• _PROMPT_
Extract every line below, verbatim.

• _Recorded data_
»»
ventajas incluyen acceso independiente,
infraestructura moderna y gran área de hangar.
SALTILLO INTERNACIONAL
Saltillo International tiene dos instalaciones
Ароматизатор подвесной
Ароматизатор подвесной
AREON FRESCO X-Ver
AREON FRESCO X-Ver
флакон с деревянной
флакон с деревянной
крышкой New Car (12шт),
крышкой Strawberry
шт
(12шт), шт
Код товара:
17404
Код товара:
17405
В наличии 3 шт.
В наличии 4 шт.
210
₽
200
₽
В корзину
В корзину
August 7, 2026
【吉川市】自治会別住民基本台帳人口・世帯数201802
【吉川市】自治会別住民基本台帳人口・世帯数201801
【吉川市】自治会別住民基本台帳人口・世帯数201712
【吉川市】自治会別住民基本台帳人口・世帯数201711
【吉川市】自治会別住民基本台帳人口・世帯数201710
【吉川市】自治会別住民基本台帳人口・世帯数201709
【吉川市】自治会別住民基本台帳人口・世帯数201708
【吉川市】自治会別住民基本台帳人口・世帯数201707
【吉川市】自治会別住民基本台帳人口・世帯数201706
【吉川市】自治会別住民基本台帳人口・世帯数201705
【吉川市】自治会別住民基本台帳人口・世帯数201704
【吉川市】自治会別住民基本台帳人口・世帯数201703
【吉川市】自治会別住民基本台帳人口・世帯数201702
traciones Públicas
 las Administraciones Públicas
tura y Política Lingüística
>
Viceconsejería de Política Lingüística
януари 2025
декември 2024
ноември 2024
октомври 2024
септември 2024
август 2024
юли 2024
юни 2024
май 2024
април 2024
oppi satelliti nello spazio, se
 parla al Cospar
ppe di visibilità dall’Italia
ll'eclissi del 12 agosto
««
• _SOLVED EXERCISE_
ventajas incluyen acceso independiente,
infraestructura moderna y gran área de hangar.
SALTILLO INTERNACIONAL
Saltillo International tiene dos instalaciones
Ароматизатор подвесной
Ароматизатор подвесной
AREON FRESCO X-Ver
AREON FRESCO X-Ver
флакон с деревянной
флакон с деревянной
крышкой New Car (12шт),
крышкой Strawberry
шт
(12шт), шт
Код товара:
17404
Код товара:
17405
В наличии 3 шт.
В наличии 4 шт.
210
₽
200
₽
В корзину
В корзину
August 7, 2026
【吉川市】自治会別住民基本台帳人口・世帯数201802
【吉川市】自治会別住民基本台帳人口・世帯数201801
【吉川市】自治会別住民基本台帳人口・世帯数201712
【吉川市】自治会別住民基本台帳人口・世帯数201711
【吉川市】自治会別住民基本台帳人口・世帯数201710
【吉川市】自治会別住民基本台帳人口・世帯数201709
【吉川市】自治会別住民基本台帳人口・世帯数201708
【吉川市】自治会別住民基本台帳人口・世帯数201707
【吉川市】自治会別住民基本台帳人口・世帯数201706
【吉川市】自治会別住民基本台帳人口・世帯数201705
【吉川市】自治会別住民基本台帳人口・世帯数201704
【吉川市】自治会別住民基本台帳人口・世帯数201703
【吉川市】自治会別住民基本台帳人口・世帯数201702
traciones Públicas
 las Administraciones Públicas
tura y Política Lingüística
>
Viceconsejería de Política Lingüística
януари 2025
декември 2024
ноември 2024
октомври 2024
септември 2024
август 2024
юли 2024
юни 2024
май 2024
април 2024
oppi satelliti nello spazio, se
 parla al Cospar
ppe di visibilità dall’Italia
ll'eclissi del 12 agosto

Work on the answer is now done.